(Collection entries)
* * *
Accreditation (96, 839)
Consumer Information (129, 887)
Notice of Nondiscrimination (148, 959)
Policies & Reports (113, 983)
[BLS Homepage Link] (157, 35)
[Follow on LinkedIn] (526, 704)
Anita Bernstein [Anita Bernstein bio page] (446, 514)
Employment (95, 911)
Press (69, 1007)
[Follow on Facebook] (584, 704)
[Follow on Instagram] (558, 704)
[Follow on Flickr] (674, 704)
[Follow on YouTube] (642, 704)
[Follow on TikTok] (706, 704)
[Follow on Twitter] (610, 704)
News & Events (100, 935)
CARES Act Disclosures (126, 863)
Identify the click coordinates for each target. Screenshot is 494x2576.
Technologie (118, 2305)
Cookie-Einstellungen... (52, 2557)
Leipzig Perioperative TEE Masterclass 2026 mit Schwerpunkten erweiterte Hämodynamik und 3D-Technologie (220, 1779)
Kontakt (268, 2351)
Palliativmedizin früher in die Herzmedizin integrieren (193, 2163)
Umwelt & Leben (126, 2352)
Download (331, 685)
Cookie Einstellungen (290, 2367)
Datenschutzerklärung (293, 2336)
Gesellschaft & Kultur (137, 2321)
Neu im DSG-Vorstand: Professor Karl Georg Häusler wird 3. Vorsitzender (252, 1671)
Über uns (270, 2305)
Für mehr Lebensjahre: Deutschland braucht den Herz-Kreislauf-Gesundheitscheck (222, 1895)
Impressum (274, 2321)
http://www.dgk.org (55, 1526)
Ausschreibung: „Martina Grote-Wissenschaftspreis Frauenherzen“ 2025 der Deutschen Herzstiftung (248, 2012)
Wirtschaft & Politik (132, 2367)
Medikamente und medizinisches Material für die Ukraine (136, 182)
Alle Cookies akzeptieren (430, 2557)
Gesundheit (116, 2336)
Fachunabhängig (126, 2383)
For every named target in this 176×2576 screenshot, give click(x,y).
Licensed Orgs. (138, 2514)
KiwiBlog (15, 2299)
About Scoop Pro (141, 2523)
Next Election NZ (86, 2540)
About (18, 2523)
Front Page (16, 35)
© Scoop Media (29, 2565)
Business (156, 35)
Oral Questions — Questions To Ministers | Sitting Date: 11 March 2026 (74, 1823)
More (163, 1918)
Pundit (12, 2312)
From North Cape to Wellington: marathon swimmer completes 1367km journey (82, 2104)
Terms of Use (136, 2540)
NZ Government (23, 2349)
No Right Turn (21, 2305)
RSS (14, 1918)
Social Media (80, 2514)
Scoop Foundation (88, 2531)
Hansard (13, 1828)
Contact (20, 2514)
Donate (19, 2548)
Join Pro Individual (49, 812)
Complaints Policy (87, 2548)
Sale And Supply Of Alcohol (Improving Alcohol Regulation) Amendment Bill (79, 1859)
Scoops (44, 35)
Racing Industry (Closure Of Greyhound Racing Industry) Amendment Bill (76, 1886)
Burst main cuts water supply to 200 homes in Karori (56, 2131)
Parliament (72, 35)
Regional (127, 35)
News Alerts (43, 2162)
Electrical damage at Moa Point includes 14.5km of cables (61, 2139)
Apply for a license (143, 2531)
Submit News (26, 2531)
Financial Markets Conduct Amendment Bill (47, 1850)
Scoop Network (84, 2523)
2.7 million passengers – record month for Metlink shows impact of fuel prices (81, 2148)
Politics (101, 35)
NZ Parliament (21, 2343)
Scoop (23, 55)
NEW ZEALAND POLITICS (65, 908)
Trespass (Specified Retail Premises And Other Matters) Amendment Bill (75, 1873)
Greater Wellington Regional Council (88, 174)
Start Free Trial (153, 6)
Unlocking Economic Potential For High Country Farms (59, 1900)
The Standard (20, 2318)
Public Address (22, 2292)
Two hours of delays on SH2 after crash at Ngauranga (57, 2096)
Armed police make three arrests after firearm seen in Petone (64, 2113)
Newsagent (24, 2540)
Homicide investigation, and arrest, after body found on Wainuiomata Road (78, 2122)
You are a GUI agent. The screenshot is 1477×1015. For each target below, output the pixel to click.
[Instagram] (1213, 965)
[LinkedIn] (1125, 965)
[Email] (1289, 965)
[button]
* * *
## Exercise details
Copy out each line of the data above, exactly, if it lies between the line holding "Ausschreibung: „Martina Grote-Wissenschaftspreis" and the line holding "About Scoop Pro (141, 2523)", inclusive; copy no other line.

## Final answer
Ausschreibung: „Martina Grote-Wissenschaftspreis Frauenherzen“ 2025 der Deutschen Herzstiftung (248, 2012)
Wirtschaft & Politik (132, 2367)
Medikamente und medizinisches Material für die Ukraine (136, 182)
Alle Cookies akzeptieren (430, 2557)
Gesundheit (116, 2336)
Fachunabhängig (126, 2383)
For every named target in this 176×2576 screenshot, give click(x,y).
Licensed Orgs. (138, 2514)
KiwiBlog (15, 2299)
About Scoop Pro (141, 2523)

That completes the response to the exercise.